Someone was watching her. When she turned around, Patrick was standing at the far end of the family room, wrapped in his old blue terrycloth robe. He tied it tighter and then tighter again, as if he hoped to find a twenty-inch waist in the middle. His hair did not seem so gray ruffled up like this, before he combed it. His face was unlined-or maybe just puffy from sleep. "I'm closer to fifty than forty," he often said, but he looked all right. "The father of champions should stay fit," he sometimes told her. He liked to bemoan the fact that he couldn't run with Gideon anymore. Then she would say, "No father is required to keep up with champions," and they would smile at each other. They didn't talk in detail about Gideon's winning a running scholarship to Weber State in Utah, but they were both proud. "I never thought I'd get left so far behind so quickly," Patrick would say. "And I was such a good miler." "So eat more
Wheaties
,"
Mag
would tell him. And Patrick would pretend to worry about his running and not to worry about his eyes.

    
"God, I hate when you sneak up on me," she said, though for once his sudden appearance hadn't made her jump. He had been moving stealthily ever since his eyes had started acting up, developing his
blindman
mode. When he thought no one was looking, he went around the house with his eyes closed, touching the furniture and the walls. He wanted to be self-sufficient no matter what. He looked like a maniac, waving his arms in front of him, sniffing like an animal at a world he couldn't see. He experimented with his manner the way he had once experimented with their toaster when it wouldn't produce enough toast for all the boys at once, trying to turn it into a model that would brown ten slices at a time. The result had been an unrecognizable wire contraption that took up half the kitchen counter, with makeshift metal grooves for extra slices of bread and insulated tape over exposed wires that stuck out in odd directions. The contraption worked, but
Mag
had always thought it a miracle that it didn't electrocute anybody, and eventually she threw it in the trash. Now Patrick was transforming himself from sighted inventor to eccentric
blindman
in the same dogged way-and she feared the final, transformed version would be as grotesque as the toaster. Lucifer rubbed against Patrick's hairy ankles, and
Mag
shuddered, getting a rerun in her mind of Patrick tripped by the animal and sprawled blind on the floor. Patrick gave her a curious look and leaned down to pet the cat. "What's the matter?" he asked.

    
"Why should anything be the matter? You were groaning in your sleep. I was trying to imagine Simon's ear. I was having visions of Percival shooting Arabs with a gun." She sighed.
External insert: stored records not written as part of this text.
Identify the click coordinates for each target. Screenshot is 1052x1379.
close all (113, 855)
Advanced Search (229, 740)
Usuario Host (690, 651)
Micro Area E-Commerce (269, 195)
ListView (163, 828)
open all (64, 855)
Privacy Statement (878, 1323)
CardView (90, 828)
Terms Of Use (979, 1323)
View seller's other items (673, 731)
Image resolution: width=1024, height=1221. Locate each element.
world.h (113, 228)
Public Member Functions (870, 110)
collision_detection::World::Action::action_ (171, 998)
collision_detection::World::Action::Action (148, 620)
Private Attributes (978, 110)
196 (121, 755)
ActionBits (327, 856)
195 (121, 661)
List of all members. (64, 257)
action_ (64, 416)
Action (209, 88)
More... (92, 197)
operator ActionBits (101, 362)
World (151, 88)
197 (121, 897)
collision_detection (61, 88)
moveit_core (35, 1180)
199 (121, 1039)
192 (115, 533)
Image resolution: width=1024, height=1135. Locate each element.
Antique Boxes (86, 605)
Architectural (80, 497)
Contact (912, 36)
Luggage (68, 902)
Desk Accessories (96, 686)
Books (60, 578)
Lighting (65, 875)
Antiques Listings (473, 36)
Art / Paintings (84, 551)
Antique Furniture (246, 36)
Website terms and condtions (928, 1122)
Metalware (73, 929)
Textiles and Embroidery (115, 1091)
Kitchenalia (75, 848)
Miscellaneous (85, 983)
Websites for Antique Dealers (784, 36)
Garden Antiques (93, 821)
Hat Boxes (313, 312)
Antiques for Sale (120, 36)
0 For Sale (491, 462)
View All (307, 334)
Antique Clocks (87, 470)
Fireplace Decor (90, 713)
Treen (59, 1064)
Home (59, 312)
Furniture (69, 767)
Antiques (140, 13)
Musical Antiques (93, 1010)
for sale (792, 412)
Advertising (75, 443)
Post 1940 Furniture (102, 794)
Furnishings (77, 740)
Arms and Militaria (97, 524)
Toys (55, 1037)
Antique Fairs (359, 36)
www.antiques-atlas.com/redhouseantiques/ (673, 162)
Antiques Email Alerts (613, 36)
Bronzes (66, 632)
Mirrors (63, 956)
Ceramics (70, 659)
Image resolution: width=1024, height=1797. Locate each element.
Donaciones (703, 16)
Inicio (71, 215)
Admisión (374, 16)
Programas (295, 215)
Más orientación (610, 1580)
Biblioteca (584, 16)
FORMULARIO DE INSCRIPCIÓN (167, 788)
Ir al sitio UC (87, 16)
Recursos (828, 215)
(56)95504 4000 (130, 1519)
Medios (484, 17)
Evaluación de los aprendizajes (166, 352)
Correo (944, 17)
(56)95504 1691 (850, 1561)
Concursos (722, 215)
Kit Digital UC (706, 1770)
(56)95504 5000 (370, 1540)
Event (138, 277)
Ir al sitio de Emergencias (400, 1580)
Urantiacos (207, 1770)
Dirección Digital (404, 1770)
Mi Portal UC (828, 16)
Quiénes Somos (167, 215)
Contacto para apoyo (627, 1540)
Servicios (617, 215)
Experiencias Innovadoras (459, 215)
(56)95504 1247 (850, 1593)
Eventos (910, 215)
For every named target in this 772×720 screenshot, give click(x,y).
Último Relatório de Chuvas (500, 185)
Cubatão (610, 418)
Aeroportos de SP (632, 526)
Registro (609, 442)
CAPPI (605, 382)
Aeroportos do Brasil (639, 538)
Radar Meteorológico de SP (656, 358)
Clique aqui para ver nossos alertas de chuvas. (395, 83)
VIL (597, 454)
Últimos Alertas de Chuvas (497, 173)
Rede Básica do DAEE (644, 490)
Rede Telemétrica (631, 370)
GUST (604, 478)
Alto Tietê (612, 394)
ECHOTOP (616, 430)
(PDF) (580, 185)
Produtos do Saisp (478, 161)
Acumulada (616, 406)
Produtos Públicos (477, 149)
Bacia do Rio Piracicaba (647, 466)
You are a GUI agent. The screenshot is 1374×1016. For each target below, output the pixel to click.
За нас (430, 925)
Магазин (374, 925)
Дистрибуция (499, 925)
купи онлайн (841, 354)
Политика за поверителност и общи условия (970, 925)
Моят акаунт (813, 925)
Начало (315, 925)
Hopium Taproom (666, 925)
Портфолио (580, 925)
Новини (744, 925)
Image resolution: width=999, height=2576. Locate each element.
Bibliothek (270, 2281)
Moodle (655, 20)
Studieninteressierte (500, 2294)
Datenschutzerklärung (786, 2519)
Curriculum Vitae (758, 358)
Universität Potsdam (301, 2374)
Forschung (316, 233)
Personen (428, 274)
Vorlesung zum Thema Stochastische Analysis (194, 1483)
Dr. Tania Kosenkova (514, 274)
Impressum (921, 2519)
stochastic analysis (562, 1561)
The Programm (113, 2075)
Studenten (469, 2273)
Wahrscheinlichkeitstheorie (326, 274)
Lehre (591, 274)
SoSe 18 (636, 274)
Patrick did not believe in premonitions, so it was no use telling him. Better to steer conversation in a more productive channel.

    
"Alfred's trying to con you," she said.

    
"Number one, I don't believe that. Number two, even if it were true, it wouldn't be the first time somebody tried to con me. I wouldn't mind living in Florida."

     
"I wouldn't trust him, Patrick,"
Mag
said.

    
"Why not? He's always been trustworthy."

     
"He wants the house because his bimbo needs more room to raise her kids."

     
"Alfred? Honorable Alfred?"

    
"Even Adam ate the apple."

    
"Yes, and a year from now you'll deny this whole conversation when you find out he was just trying to do us a favor."

    
"It'll be you doing the denying, after Alfred suggests we retire to Florida so he and Cynthia can live here permanently."

    
Patrick smiled. "We're too young to retire. Anyway, after they get married I'm sure they'll want a place of their own." It was true that a summer wedding had been mentioned, but no date had been set, and
Mag
did not regard the matter as settled.

    
Then Patrick tied his bathrobe again, and it was such a sad gesture that her anger disappeared. He had lost weight, no question about it. He could play at being a
blindman
, but the truth was he was getting desperate in his effort to find out what was wrong with his eyes, now that the doctors obviously couldn't. Disappearing pupils were not as easy to invent solutions for as the wet bottoms and later the sweaty legs of his sons. And in spite of his cheerful pose, it was obvious to everyone that, for the first time perhaps, Patrick was afraid.